Go through the lines below and count those that contain "unit"; the number is all that should be returned.

━━━━━ DATA UNDER STUDY

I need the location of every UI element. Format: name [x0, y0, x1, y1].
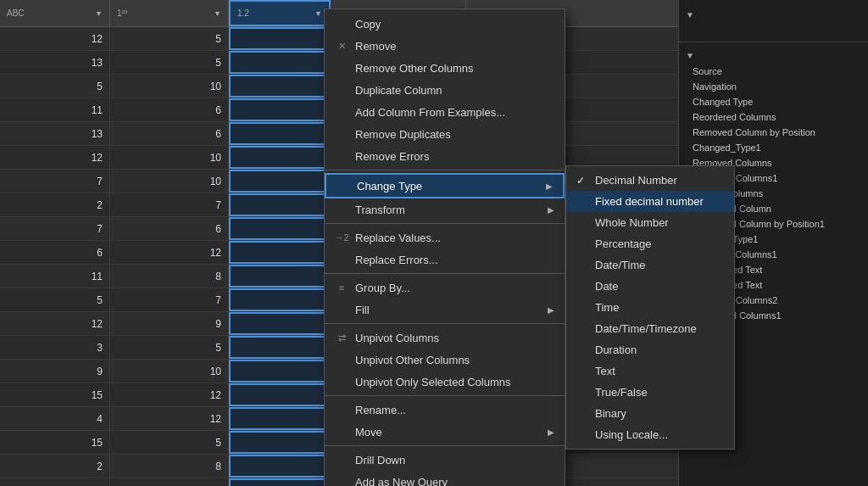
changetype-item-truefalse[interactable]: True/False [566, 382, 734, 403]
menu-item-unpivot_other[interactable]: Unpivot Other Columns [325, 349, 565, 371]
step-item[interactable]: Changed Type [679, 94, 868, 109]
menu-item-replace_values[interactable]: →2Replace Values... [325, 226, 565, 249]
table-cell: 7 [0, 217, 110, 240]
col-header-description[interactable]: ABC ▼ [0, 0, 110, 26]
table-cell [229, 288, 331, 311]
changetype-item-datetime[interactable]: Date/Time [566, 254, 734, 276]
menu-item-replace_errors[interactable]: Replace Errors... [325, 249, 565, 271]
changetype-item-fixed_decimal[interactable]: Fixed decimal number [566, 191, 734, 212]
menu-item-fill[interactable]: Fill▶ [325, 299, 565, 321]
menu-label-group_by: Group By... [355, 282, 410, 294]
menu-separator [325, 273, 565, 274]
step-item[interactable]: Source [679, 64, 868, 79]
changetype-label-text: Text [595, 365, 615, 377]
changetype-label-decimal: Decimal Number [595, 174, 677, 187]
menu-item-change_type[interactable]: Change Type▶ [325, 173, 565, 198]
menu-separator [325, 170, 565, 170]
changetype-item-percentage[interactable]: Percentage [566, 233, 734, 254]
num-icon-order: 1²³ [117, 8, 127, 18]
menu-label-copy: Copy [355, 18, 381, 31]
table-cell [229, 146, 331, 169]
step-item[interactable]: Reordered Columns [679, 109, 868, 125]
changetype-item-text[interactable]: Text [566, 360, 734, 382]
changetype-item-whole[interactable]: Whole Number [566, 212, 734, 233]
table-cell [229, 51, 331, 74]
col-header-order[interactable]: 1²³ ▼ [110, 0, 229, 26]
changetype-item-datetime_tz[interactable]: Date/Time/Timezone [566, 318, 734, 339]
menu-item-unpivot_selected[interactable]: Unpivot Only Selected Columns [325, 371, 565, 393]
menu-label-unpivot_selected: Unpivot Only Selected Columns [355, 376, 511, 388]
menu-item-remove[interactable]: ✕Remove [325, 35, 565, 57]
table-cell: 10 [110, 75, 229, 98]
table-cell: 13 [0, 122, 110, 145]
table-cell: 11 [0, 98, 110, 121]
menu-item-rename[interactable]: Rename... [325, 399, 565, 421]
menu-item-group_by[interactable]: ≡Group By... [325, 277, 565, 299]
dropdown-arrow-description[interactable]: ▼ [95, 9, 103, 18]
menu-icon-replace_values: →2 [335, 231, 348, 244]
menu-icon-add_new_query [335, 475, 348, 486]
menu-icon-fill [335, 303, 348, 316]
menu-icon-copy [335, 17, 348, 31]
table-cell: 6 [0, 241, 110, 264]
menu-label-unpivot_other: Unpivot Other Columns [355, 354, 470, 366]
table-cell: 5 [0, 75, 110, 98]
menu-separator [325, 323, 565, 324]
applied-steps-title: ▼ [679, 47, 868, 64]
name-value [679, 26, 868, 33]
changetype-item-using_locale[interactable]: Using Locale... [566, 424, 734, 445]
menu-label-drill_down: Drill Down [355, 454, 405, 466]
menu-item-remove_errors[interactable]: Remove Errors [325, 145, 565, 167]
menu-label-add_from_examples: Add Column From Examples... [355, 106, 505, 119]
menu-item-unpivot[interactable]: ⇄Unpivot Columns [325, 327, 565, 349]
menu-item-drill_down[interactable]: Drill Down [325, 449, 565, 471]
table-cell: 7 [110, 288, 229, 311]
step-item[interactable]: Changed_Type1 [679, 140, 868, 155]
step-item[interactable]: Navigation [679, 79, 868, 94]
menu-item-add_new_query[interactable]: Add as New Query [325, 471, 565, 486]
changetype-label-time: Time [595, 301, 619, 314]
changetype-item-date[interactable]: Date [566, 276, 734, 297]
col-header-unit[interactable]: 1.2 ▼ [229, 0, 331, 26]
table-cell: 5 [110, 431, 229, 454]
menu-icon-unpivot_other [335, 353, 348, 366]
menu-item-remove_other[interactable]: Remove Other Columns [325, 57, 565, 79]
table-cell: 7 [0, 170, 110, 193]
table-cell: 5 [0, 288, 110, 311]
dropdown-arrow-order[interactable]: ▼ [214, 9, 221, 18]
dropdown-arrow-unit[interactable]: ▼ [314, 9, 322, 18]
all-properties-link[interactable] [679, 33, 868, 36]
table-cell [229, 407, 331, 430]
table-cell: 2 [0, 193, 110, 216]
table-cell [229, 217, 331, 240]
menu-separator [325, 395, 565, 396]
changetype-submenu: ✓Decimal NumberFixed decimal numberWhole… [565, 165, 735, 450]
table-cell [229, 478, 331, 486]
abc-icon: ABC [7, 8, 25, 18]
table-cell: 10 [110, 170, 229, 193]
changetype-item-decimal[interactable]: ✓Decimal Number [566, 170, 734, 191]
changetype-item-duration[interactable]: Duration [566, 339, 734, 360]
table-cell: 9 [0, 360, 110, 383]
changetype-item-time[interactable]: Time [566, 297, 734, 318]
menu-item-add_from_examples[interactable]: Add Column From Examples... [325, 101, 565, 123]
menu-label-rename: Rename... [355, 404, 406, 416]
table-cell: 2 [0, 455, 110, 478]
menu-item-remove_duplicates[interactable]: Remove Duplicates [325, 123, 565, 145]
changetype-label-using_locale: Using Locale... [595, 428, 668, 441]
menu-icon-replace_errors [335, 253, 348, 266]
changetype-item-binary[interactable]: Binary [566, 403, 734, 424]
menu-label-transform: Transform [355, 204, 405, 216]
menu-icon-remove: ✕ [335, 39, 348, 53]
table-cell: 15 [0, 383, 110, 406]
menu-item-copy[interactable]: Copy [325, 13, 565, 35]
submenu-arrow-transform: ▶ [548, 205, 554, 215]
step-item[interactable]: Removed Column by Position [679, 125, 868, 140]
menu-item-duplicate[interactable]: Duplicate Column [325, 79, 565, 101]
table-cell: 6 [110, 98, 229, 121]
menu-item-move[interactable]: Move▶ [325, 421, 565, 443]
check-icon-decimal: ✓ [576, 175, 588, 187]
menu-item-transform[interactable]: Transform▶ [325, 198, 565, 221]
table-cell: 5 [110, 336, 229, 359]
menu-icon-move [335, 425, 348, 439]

━━━━━━━━━━

◆ SOLUTION TO THIS EXERCISE ◆
2